AFTER THE WEDDING (Bart Freundlich). 110 minutes. Opens Friday (August 16). See listing. Rating: NN


Susanne Bier’s 2006 Danish melodrama After The Wedding is not currently available on any Canadian streaming services, which is a shame. It’s an excellent character piece and a powerful human story, despite its melodramatic tendencies, and I was going to beg you to watch that instead of the pointless remake Bart Freundlich has made.

Bier’s After The Wedding starred Mads Mikkelsen as a Mumbai orphanage director forced to confront his past when a wealthy financier (Rolf Lassgård) summons him home to offer a massive donation – with strings attached. Sidse Babbett Knudsen played Lassgård’s wife, whom Mikkelsen knew decades earlier.

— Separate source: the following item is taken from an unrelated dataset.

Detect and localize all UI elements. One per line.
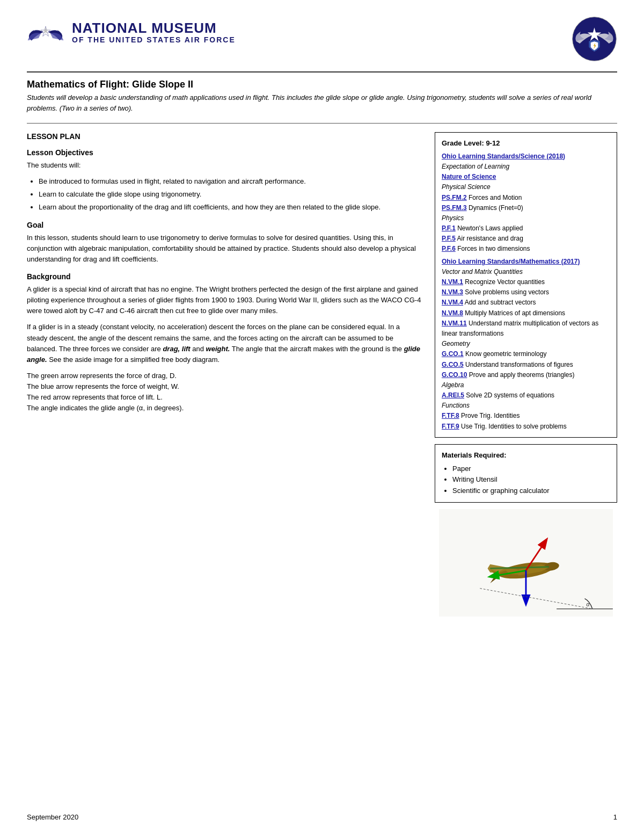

Freundlich’s remake swaps the genders, casting Michelle Williams as the orphanage director (who’s been relocated to Kolkata), Julianne Moore as the financier and Billy Crudup as Moore’s husband. It’s a clever approach to an emotionally tangled, densely plotted text, and all three actors do their best to make it work, but Freundlich continually struggles to justify the remake’s existence. 

This is kind of a weird criticism, I know – would people who’ve never seen the original even care that this is a remake? – but the longer you spend watching Freundlich’s movie, the more time you have to think about the changes he’s inflicted on the material that work against the story he’s telling. 

He doesn’t seem to be aware of how much the gender swap affects a crucial element of the plot – to the point that said element now has to be explained to the various concerned parties in three separate conversations – and his own obvious affection for real-life wife Moore has led him to sand down the sharpest edges of her character, to the point of omitting the one scene that gave the original’s soap-opera narrative some semblance of psychological clarity. (Was he worried it might make her character just a little bit unsympathetic? It might have, but that would have been true to the original concept now she just seems wildly inconsistent.) 

The whole thing is produced in the luxe American-indie mode perfected by Miramax around 2002: attractive actors in expensive, tailored clothing wander through gorgeously art-decorated locations in SoHo and Long Island while a mournful Mychael Danna score tells us how they feel. 

The cast does their best, and Landline’s Abby Quinn is very good as the young woman whose nuptials bring everyone together for the first time. But the whole thing was just so much better in the original Danish, and it would be silly of me to pretend that film doesn’t exist. Go dig out your DVD player and find a used copy. It’s one of Mikkelsen’s best performances, and one of Bier’s best movies. No one will say anything like that about the remake.